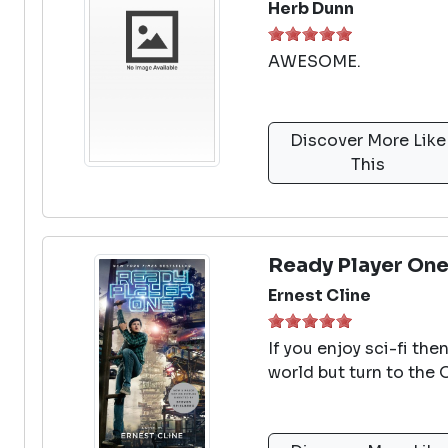
Herb Dunn
AWESOME.
Discover More Like
This
Ready Player On
Ernest Cline
If you enjoy sci-fi the
world but turn to the 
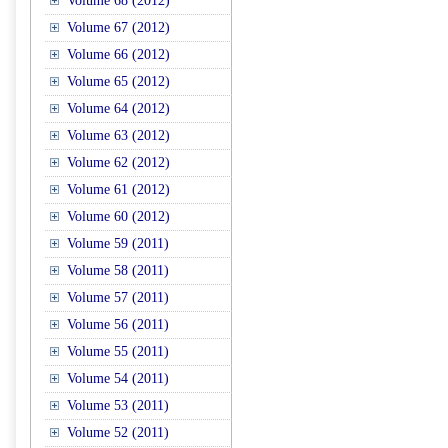
Volume 68 (2012)
Volume 67 (2012)
Volume 66 (2012)
Volume 65 (2012)
Volume 64 (2012)
Volume 63 (2012)
Volume 62 (2012)
Volume 61 (2012)
Volume 60 (2012)
Volume 59 (2011)
Volume 58 (2011)
Volume 57 (2011)
Volume 56 (2011)
Volume 55 (2011)
Volume 54 (2011)
Volume 53 (2011)
Volume 52 (2011)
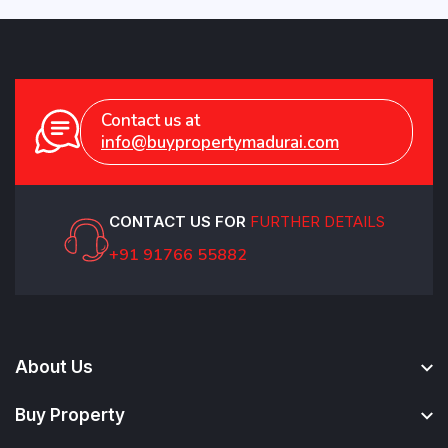
Contact us at
info@buypropertymadurai.com
CONTACT US FOR
FURTHER DETAILS
+91 91766 55882
About Us
Buy Property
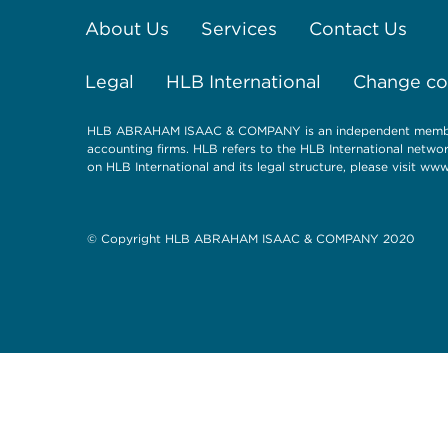
About Us
Services
Contact Us
Legal
HLB International
Change coo
HLB ABRAHAM ISAAC & COMPANY is an independent member o
accounting firms. HLB refers to the HLB International netwo
on HLB International and its legal structure, please visit
www.
© Copyright HLB ABRAHAM ISAAC & COMPANY 2020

*Exercise description*
Please write out the lines above exactly, from the one that contains "Volume 66 (2012)" through the final line, and include none of the pictures.

*Expected answer*
Volume 66 (2012)
Volume 65 (2012)
Volume 64 (2012)
Volume 63 (2012)
Volume 62 (2012)
Volume 61 (2012)
Volume 60 (2012)
Volume 59 (2011)
Volume 58 (2011)
Volume 57 (2011)
Volume 56 (2011)
Volume 55 (2011)
Volume 54 (2011)
Volume 53 (2011)
Volume 52 (2011)
Contact us at
info@buypropertymadurai.com
CONTACT US FOR
FURTHER DETAILS
+91 91766 55882
About Us
Buy Property
About Us
Services
Contact Us
Legal
HLB International
Change coo
HLB ABRAHAM ISAAC & COMPANY is an independent member o
accounting firms. HLB refers to the HLB International netwo
on HLB International and its legal structure, please visit
www.
© Copyright HLB ABRAHAM ISAAC & COMPANY 2020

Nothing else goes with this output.